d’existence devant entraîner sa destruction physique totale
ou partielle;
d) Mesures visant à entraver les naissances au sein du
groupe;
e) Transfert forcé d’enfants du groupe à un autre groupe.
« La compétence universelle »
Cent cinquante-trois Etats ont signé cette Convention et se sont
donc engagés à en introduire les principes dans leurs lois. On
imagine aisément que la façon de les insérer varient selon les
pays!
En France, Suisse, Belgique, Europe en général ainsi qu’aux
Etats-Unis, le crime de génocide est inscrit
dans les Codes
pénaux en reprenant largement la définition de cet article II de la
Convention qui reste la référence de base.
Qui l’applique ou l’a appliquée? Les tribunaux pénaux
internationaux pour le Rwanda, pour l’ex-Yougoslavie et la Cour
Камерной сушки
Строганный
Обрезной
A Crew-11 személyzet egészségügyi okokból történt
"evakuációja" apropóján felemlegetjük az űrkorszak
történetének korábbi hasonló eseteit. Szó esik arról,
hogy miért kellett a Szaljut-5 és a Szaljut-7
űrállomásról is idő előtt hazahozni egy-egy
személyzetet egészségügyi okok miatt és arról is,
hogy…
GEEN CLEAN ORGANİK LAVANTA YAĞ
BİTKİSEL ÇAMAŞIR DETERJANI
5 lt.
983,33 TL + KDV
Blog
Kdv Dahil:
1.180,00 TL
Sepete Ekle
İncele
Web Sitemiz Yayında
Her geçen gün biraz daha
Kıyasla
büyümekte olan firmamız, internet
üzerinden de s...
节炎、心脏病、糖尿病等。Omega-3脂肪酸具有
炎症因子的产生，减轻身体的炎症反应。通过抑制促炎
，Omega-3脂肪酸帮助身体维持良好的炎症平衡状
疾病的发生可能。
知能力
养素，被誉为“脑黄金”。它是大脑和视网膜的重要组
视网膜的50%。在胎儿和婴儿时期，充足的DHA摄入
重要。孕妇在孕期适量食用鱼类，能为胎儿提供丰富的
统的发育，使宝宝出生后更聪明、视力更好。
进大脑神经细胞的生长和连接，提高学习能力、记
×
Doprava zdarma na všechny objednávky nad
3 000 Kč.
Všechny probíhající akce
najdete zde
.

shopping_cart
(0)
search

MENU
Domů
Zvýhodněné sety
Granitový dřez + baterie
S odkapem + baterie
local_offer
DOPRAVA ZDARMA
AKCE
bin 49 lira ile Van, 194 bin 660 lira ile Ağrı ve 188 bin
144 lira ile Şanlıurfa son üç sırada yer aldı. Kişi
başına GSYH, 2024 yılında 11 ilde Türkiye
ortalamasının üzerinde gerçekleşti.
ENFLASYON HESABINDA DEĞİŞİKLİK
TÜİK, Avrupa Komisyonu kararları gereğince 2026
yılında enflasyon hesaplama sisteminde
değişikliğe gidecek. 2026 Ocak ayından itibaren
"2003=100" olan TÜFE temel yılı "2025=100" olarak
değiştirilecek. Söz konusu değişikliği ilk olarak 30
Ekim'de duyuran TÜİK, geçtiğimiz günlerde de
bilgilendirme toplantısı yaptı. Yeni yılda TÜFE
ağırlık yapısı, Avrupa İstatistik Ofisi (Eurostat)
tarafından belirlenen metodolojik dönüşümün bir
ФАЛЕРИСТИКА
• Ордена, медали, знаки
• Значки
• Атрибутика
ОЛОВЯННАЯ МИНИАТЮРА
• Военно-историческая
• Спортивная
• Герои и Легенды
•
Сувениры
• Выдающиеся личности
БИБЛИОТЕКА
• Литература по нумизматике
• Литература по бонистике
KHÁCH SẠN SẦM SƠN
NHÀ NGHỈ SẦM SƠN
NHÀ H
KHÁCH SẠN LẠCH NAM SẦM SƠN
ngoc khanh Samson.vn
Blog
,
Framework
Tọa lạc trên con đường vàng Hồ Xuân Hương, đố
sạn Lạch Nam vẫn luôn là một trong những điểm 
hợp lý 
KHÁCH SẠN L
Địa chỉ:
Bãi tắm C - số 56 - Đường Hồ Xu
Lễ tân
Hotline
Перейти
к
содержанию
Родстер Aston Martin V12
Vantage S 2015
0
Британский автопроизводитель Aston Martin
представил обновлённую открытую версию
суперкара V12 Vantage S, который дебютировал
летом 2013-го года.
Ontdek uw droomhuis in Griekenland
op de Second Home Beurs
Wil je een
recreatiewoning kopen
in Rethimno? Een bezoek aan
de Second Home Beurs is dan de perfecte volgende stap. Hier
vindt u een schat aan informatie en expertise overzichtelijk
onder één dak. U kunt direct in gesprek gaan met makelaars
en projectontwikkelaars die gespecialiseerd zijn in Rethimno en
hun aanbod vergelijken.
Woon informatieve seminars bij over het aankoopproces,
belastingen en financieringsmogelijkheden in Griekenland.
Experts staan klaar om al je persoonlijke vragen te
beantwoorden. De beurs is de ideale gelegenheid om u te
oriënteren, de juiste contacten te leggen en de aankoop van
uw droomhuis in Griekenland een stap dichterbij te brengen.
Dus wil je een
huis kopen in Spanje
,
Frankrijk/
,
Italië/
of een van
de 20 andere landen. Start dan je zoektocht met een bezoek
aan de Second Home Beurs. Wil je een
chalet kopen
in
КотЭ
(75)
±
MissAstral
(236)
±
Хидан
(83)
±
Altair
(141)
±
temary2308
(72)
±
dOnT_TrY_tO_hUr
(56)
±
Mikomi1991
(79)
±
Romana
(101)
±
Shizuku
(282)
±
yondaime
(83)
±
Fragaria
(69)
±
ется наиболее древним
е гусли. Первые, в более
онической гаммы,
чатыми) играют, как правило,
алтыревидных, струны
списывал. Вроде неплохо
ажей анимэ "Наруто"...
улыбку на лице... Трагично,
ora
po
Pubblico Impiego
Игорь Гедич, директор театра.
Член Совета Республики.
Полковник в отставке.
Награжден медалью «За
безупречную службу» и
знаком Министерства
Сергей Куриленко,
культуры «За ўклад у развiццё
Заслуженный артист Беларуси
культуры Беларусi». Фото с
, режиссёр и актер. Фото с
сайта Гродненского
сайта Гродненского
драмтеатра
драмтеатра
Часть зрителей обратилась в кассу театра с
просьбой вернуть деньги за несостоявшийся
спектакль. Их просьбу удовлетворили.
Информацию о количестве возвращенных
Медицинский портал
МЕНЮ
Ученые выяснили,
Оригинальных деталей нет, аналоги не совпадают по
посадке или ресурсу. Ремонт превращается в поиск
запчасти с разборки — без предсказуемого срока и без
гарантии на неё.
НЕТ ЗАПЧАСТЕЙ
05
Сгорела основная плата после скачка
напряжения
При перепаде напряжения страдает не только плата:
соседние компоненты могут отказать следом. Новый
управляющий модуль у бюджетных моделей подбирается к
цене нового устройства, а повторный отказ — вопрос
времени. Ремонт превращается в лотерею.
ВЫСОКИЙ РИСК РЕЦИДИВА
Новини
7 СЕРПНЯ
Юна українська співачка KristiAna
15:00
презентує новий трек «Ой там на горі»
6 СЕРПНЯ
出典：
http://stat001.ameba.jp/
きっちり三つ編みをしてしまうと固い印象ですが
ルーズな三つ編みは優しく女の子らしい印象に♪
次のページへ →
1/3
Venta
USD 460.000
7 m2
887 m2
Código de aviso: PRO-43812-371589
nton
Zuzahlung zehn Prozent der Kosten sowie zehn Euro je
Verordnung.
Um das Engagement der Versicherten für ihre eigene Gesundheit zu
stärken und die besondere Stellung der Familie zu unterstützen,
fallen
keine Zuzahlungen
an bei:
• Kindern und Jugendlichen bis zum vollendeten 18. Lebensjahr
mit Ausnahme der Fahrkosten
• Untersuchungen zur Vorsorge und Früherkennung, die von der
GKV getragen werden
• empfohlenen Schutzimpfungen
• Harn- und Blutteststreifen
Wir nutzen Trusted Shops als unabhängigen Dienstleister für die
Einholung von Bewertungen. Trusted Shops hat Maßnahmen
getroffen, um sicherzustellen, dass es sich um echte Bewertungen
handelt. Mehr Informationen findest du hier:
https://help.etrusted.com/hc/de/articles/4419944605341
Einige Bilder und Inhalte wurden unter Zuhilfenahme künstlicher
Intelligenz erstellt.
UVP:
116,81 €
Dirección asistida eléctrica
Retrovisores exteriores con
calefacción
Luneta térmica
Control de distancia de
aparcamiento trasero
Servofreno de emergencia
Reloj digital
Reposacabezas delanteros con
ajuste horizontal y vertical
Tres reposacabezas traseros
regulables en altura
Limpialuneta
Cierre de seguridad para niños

_WHAT IS EXPECTED_: All lines in the listing above between the line with "просьбой вернуть деньги за несостоявшийся" and the line with "посадке или ресурсу.", inclusive, should be set down exactly, and no line outside that range.

_YOUR SOLUTION_:
просьбой вернуть деньги за несостоявшийся
спектакль. Их просьбу удовлетворили.
Информацию о количестве возвращенных
Медицинский портал
МЕНЮ
Ученые выяснили,
Оригинальных деталей нет, аналоги не совпадают по
посадке или ресурсу. Ремонт превращается в поиск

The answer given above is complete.